Mirjam Guesgen

Freelance Science Writer

I am a freelance science writer currently based in Toronto, Canada, with a particular interest in animal welfare.

I love communicating complex, scientific ideas in an engaging, balanced, thought-out and informative way.

Cute will out

Why might we find the animal on the left repulsive, while thinking the animal on the right is 'oh so cute'? Why would we run away from something ugly, but run towards something fluffy?

 Photo on the left courtesy of Gary Meszaros/Photo Researchers. Source of right photo unknown.

Photo on the left courtesy of Gary Meszaros/Photo Researchers. Source of right photo unknown.

The conscious, or subconscious, perceptions and immediate reactions we have towards animals can be explained by evolutionary thinking. Generally speaking, we want to behave in a way that's going to get our genes passed on to the next generation. This is called being "adaptive". For example, you might want to avoid predators, make sure you find a healthy mate, and protect your genetic contribution (your offspring). These kinds of adaptive behaviours may be triggered by particular features of the stimulus. In other words, the way you act towards something depends on knowing what that something is.

With these ideas in mind, we tend to have an instinctive protective mechanism towards objects (yes, even including in-animate ones!) that have "baby-like" features or are really similar to us humans. Typically, things that are short and stout, have big eyes, a large head, and short limbs. We call this 'neoteny'. A prime example is looking at how Mickey Mouse's appearance has changed over time. We see him as more appealing now because he possesses these baby-like features.
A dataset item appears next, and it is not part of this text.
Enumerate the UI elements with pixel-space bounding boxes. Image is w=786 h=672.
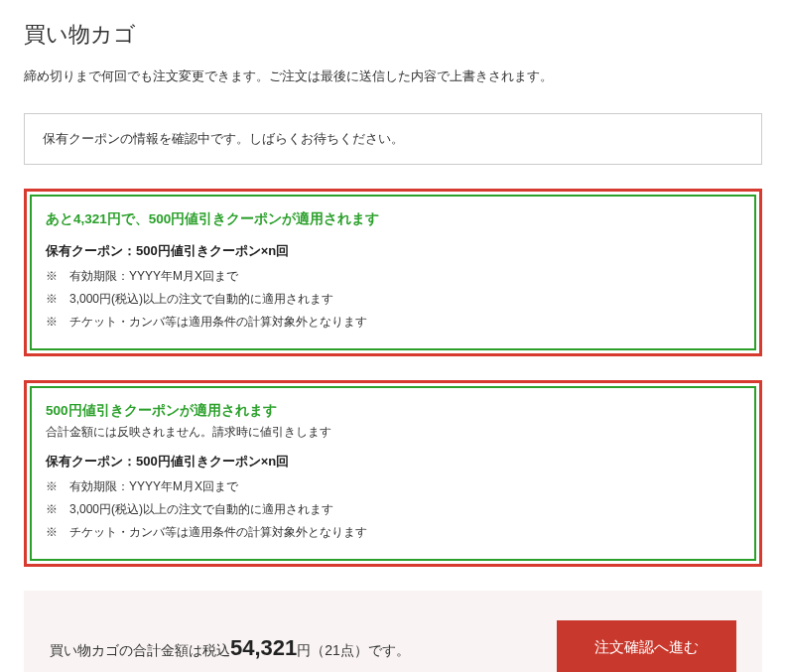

In addition, animals we class as "cute" often have these features too.

 The neoteny of Mickey Mouse.

The neoteny of Mickey Mouse.

What about the flip-side though? Why then, would we find certain animals ugly? Again, it comes back down to this evolutionary theory we talked about. Ugliness may represent features that are non-adaptive, for example bad genes that cause disease or deformities. This may explain why we find the star-nosed mole (above) grotesque. Similar features on a human would represent a genetic abnormality, which ultimately we would want to avoid. Finally, "ugliness" may arise from a very real fear of something dangerous. The claws of the mole, or the snake-like appearance of some lizards triggers feelings of fear or disgust which are designed to help you avoid run ins with animals that also have these features, but are much more dangerous.

It's important to point out, that "cute" and "ugly" are human constructs. Star-nosed moles would probably find each other very cute! Even so, our perception of animals is more important than we may think. Our perceptions, whether we are aware of them or not, can shape conservation and welfare efforts. Not all hope is lost though. Enthusiastic education, including the likes of Steve Irwin, can often shift our perceptions and, ultimately, our behaviour.